→ **WHAT IS REQUIRED**
Search the listing below for the word "lojalnościowe" and return each line that contains it.

→ **DATA PROVIDED**
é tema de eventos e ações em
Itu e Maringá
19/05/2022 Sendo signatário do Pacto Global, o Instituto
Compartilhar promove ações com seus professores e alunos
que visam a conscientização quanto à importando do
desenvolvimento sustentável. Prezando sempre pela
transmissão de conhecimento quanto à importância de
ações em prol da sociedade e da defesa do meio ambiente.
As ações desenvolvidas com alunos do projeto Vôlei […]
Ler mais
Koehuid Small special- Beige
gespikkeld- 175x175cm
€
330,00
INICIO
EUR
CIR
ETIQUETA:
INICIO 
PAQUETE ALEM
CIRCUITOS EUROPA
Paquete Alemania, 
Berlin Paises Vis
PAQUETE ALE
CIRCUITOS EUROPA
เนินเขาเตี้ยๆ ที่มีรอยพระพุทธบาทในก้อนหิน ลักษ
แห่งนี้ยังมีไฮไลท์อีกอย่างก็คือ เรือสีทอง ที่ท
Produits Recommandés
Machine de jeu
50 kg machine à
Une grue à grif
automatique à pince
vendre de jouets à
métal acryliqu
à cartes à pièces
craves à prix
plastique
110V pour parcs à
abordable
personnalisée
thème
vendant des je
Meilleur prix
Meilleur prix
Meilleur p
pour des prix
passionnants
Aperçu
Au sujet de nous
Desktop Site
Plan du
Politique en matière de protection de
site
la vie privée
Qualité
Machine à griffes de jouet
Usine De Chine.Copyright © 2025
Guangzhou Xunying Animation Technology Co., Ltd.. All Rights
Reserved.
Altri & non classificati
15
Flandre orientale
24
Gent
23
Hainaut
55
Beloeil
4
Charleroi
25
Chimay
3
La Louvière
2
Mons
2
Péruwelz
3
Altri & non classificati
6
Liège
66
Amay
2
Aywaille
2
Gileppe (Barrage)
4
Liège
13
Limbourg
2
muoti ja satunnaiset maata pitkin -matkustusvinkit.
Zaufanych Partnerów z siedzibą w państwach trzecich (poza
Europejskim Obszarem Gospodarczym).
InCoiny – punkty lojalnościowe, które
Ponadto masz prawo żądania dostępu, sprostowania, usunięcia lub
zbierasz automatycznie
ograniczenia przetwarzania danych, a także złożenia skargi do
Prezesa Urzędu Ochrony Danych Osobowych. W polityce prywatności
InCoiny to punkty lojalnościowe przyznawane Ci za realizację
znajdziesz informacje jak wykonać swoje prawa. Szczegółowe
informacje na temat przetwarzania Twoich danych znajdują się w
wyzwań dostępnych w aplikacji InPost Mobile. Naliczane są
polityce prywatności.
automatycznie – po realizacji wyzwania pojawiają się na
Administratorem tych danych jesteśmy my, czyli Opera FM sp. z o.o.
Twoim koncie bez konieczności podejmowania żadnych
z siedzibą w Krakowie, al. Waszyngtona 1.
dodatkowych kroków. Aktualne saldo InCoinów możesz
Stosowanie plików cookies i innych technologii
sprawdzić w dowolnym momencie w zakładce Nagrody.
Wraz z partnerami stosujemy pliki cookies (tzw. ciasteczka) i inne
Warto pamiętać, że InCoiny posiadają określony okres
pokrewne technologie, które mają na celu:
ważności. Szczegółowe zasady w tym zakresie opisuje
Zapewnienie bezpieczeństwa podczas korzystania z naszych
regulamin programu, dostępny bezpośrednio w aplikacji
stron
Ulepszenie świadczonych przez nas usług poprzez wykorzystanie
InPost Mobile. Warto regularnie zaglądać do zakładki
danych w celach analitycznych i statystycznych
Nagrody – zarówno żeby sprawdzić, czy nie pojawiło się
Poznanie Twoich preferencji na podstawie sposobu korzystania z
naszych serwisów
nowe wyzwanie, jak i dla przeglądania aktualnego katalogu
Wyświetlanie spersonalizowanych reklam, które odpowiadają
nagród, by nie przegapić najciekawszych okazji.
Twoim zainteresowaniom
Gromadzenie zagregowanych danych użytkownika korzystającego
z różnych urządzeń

→ **ANSWER TO THIS EXERCISE**
InCoiny – punkty lojalnościowe, które
InCoiny to punkty lojalnościowe przyznawane Ci za realizację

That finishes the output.